Only the pictures are to be left out; write out the rest of the data exactly.

### Data provided ###

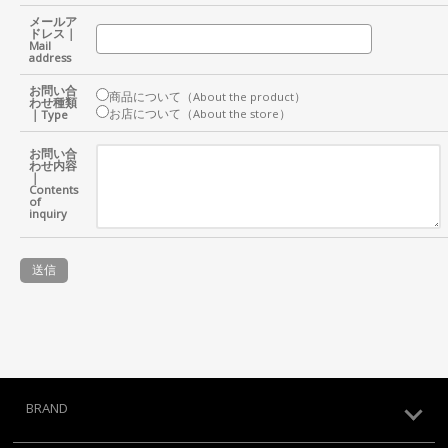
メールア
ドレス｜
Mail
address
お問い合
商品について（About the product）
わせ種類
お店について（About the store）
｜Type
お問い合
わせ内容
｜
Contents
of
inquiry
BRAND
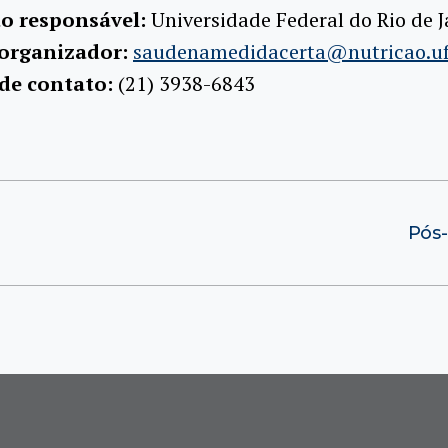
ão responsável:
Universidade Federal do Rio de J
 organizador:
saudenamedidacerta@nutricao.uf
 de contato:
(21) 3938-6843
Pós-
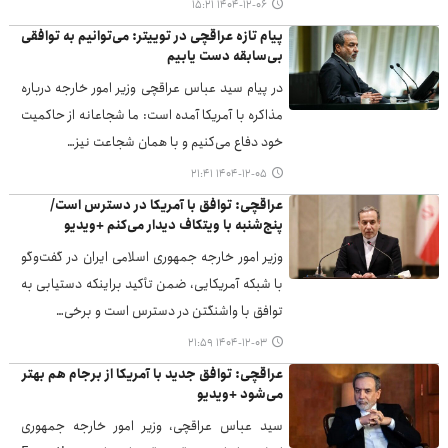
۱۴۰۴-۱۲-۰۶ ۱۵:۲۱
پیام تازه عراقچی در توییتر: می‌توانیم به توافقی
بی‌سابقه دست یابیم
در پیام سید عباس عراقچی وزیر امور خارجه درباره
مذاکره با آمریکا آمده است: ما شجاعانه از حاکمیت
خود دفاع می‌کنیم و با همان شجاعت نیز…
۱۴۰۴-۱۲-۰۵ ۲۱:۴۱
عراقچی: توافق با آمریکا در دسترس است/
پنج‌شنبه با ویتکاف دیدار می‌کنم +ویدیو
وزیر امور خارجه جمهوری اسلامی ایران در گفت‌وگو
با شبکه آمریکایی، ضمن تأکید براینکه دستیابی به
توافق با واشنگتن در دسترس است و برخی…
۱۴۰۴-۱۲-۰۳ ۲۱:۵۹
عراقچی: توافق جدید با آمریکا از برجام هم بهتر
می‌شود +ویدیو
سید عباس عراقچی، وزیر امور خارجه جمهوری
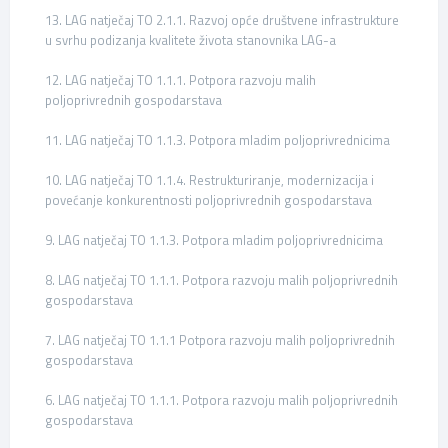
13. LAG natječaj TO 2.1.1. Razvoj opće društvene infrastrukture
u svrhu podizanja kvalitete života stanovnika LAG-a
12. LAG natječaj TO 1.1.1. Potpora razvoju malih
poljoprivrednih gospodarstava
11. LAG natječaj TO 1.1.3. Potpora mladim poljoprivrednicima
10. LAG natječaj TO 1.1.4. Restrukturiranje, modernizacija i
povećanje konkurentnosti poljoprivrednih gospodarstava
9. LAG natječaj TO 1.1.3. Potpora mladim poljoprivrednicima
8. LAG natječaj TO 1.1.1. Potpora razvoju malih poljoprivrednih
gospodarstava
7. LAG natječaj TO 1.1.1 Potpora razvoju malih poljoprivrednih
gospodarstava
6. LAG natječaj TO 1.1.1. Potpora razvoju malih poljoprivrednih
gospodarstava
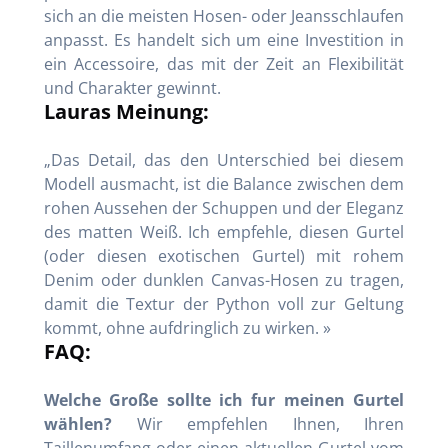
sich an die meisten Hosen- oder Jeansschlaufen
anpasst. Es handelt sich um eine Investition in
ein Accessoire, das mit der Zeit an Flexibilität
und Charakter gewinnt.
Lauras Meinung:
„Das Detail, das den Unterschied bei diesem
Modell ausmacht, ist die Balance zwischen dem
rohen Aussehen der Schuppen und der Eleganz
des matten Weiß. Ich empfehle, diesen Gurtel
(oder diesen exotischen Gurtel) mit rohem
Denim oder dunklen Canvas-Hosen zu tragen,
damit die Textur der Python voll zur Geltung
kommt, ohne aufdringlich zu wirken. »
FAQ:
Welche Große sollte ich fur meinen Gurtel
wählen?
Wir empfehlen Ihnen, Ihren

###

◆ Exercise answer:
メールア
ドレス｜
Mail
address
お問い合
商品について（About the product）
わせ種類
お店について（About the store）
｜Type
お問い合
わせ内容
｜
Contents
of
inquiry
BRAND
ão responsável:
Universidade Federal do Rio de J
 organizador:
saudenamedidacerta@nutricao.uf
 de contato:
(21) 3938-6843
Pós-
۱۴۰۴-۱۲-۰۶ ۱۵:۲۱
پیام تازه عراقچی در توییتر: می‌توانیم به توافقی
بی‌سابقه دست یابیم
در پیام سید عباس عراقچی وزیر امور خارجه درباره
مذاکره با آمریکا آمده است: ما شجاعانه از حاکمیت
خود دفاع می‌کنیم و با همان شجاعت نیز…
۱۴۰۴-۱۲-۰۵ ۲۱:۴۱
عراقچی: توافق با آمریکا در دسترس است/
پنج‌شنبه با ویتکاف دیدار می‌کنم +ویدیو
وزیر امور خارجه جمهوری اسلامی ایران در گفت‌وگو
با شبکه آمریکایی، ضمن تأکید براینکه دستیابی به
توافق با واشنگتن در دسترس است و برخی…
۱۴۰۴-۱۲-۰۳ ۲۱:۵۹
عراقچی: توافق جدید با آمریکا از برجام هم بهتر
می‌شود +ویدیو
سید عباس عراقچی، وزیر امور خارجه جمهوری
13. LAG natječaj TO 2.1.1. Razvoj opće društvene infrastrukture
u svrhu podizanja kvalitete života stanovnika LAG-a
12. LAG natječaj TO 1.1.1. Potpora razvoju malih
poljoprivrednih gospodarstava
11. LAG natječaj TO 1.1.3. Potpora mladim poljoprivrednicima
10. LAG natječaj TO 1.1.4. Restrukturiranje, modernizacija i
povećanje konkurentnosti poljoprivrednih gospodarstava
9. LAG natječaj TO 1.1.3. Potpora mladim poljoprivrednicima
8. LAG natječaj TO 1.1.1. Potpora razvoju malih poljoprivrednih
gospodarstava
7. LAG natječaj TO 1.1.1 Potpora razvoju malih poljoprivrednih
gospodarstava
6. LAG natječaj TO 1.1.1. Potpora razvoju malih poljoprivrednih
gospodarstava
sich an die meisten Hosen- oder Jeansschlaufen
anpasst. Es handelt sich um eine Investition in
ein Accessoire, das mit der Zeit an Flexibilität
und Charakter gewinnt.
Lauras Meinung:
„Das Detail, das den Unterschied bei diesem
Modell ausmacht, ist die Balance zwischen dem
rohen Aussehen der Schuppen und der Eleganz
des matten Weiß. Ich empfehle, diesen Gurtel
(oder diesen exotischen Gurtel) mit rohem
Denim oder dunklen Canvas-Hosen zu tragen,
damit die Textur der Python voll zur Geltung
kommt, ohne aufdringlich zu wirken. »
FAQ:
Welche Große sollte ich fur meinen Gurtel
wählen?
Wir empfehlen Ihnen, Ihren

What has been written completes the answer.